*** Opening MATERIAL FOR THIS TASK ***
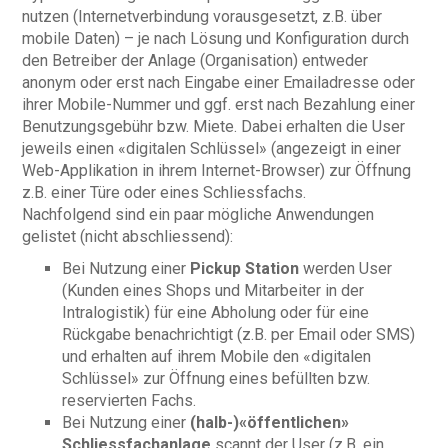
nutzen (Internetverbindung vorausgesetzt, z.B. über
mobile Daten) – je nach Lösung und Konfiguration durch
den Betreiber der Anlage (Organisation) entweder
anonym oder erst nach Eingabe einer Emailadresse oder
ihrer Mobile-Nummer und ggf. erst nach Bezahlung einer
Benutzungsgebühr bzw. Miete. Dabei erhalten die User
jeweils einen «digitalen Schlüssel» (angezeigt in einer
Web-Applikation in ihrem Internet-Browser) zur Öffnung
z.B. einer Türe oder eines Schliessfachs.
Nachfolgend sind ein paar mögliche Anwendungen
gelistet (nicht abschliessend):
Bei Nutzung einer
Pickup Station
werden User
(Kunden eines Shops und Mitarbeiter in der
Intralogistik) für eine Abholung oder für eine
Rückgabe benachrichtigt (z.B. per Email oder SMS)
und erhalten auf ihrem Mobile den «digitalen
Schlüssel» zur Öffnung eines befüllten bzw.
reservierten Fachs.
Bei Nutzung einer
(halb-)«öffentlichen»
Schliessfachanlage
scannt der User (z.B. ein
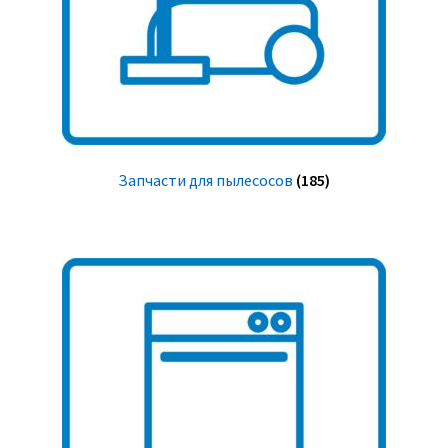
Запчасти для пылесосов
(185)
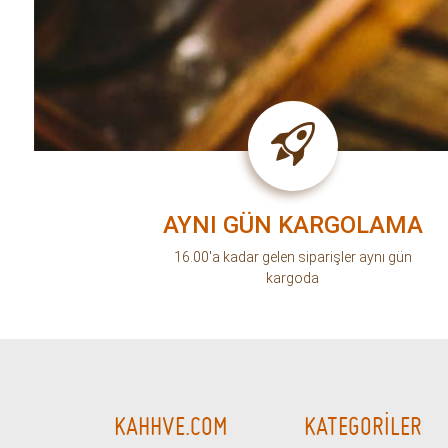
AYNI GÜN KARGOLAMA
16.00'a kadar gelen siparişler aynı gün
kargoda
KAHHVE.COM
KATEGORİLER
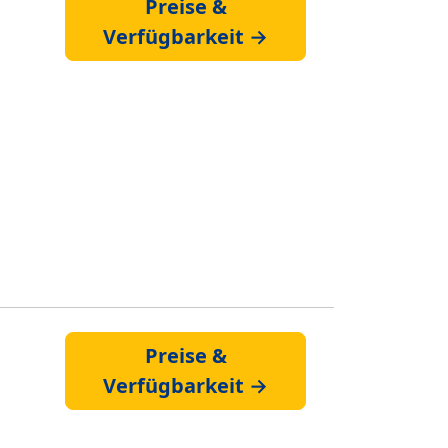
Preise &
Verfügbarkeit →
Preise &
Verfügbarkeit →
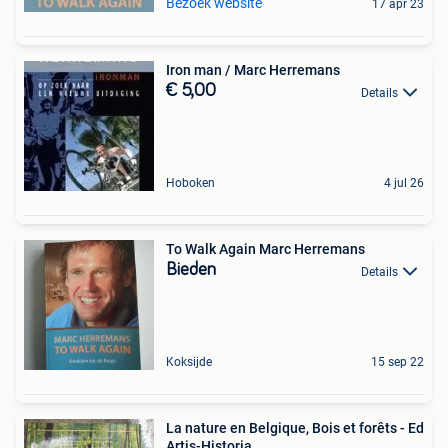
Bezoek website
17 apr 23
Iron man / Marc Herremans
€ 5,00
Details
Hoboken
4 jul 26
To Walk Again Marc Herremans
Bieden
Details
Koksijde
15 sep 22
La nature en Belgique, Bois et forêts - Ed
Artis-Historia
*** Closing MATERIAL FOR THIS TASK ***
*** Opening MATERIAL FOR THIS TASK ***
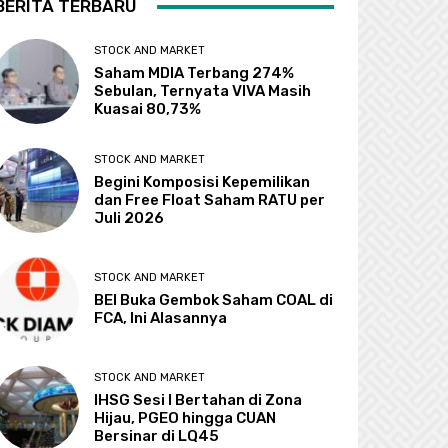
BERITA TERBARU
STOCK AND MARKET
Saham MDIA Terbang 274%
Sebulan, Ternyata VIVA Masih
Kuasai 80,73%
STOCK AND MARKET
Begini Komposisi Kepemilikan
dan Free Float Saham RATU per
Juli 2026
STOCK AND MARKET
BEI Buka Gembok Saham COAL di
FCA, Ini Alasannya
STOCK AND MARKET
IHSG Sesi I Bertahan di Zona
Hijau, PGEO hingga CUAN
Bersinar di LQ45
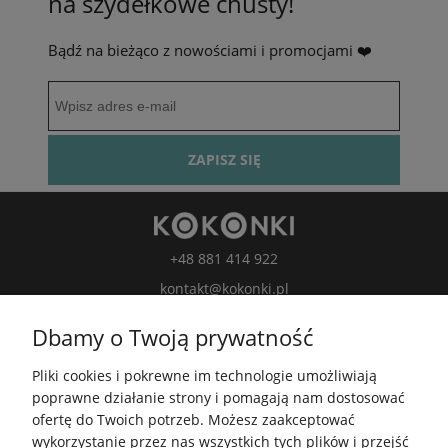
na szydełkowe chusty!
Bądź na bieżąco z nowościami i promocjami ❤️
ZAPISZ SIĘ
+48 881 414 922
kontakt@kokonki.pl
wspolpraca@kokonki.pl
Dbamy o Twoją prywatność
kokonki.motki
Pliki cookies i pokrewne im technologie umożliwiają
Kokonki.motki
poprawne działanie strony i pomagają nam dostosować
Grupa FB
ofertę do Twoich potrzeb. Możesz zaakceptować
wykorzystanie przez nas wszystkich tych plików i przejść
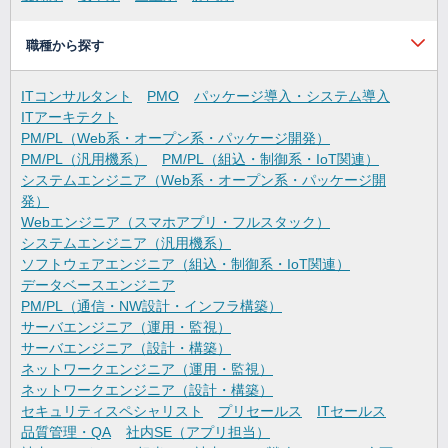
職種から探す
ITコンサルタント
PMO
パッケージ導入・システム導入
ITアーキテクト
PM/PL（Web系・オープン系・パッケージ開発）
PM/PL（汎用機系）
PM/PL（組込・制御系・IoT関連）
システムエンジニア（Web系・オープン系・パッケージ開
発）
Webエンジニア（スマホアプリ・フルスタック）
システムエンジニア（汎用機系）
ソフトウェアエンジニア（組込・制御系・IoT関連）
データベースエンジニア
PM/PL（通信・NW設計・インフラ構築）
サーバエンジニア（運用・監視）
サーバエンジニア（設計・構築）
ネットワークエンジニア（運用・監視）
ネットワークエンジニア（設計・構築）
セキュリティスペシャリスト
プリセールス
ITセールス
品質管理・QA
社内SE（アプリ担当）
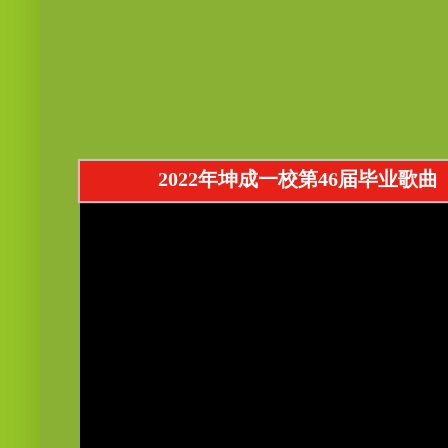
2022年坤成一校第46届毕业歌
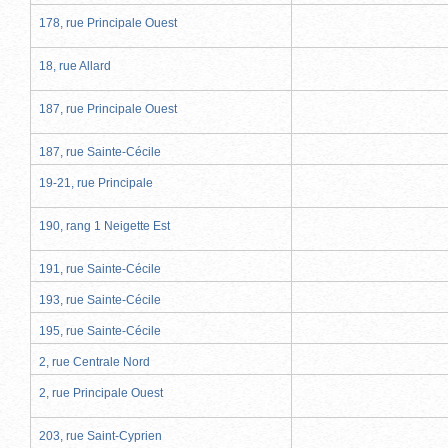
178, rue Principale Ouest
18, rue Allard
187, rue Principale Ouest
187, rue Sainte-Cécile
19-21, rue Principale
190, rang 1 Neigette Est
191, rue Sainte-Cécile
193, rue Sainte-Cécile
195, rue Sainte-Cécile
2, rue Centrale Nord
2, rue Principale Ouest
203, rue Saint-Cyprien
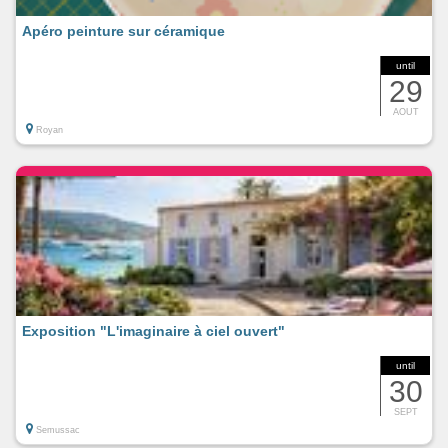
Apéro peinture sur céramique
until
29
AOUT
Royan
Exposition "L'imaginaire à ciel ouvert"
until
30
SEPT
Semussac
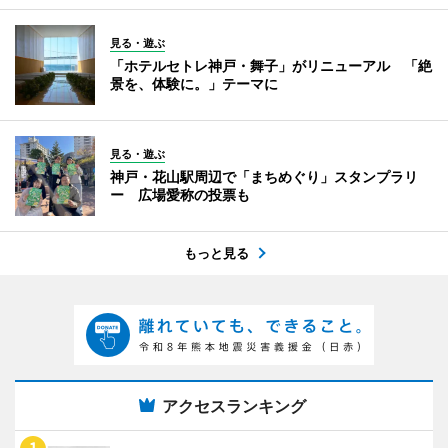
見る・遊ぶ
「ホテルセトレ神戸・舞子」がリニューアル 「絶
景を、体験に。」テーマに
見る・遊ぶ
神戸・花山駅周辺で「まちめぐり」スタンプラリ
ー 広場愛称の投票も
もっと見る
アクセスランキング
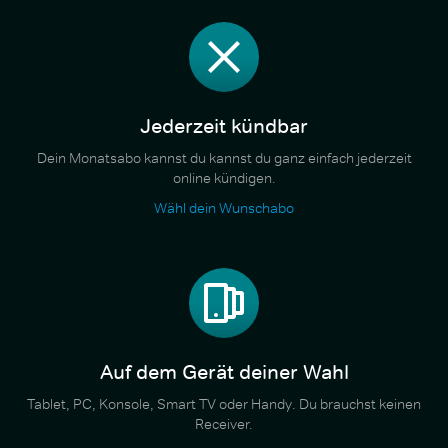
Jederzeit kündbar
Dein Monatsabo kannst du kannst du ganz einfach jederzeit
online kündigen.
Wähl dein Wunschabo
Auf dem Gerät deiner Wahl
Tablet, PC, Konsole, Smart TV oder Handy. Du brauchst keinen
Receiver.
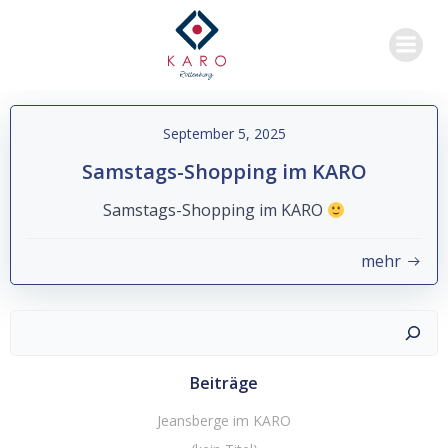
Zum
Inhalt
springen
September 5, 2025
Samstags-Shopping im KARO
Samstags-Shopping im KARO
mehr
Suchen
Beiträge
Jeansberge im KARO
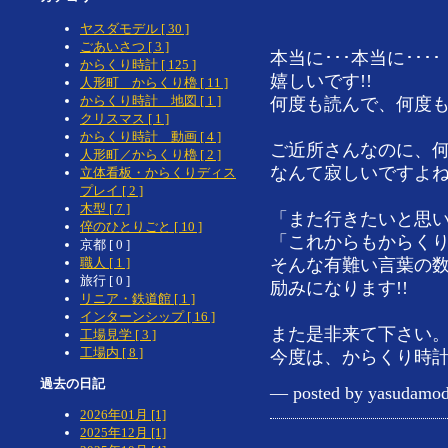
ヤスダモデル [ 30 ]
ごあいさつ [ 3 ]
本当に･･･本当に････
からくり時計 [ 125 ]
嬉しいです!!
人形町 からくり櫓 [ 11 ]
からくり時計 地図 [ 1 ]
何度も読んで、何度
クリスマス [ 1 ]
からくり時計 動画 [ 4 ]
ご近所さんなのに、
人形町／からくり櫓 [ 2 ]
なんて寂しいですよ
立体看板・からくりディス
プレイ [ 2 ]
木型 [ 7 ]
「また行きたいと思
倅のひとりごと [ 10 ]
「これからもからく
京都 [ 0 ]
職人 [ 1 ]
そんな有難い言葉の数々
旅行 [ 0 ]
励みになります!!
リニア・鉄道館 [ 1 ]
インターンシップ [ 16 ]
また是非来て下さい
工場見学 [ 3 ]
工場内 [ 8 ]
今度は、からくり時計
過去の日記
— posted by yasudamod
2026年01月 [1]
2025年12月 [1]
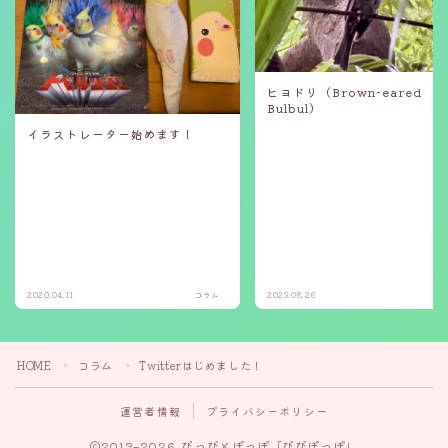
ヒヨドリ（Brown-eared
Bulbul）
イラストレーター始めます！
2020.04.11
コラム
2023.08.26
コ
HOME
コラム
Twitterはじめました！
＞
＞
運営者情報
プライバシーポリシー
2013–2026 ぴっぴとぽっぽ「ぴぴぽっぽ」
*** Closing MATERIAL FOR THIS TASK ***
→ TASK DIRECTIONS
Above are the records. Copy word for word only their lines from the one holding "ネットワークエンジニア（運用・監視）" through the one holding "203, rue Saint-Cyprien", both included, and skip the images.

→ YOUR SOLUTION
ネットワークエンジニア（運用・監視）
ネットワークエンジニア（設計・構築）
セキュリティスペシャリスト
プリセールス
ITセールス
品質管理・QA
社内SE（アプリ担当）
2022年坤成一校第46届毕业歌
178, rue Principale Ouest
18, rue Allard
187, rue Principale Ouest
187, rue Sainte-Cécile
19-21, rue Principale
190, rang 1 Neigette Est
191, rue Sainte-Cécile
193, rue Sainte-Cécile
195, rue Sainte-Cécile
2, rue Centrale Nord
2, rue Principale Ouest
203, rue Saint-Cyprien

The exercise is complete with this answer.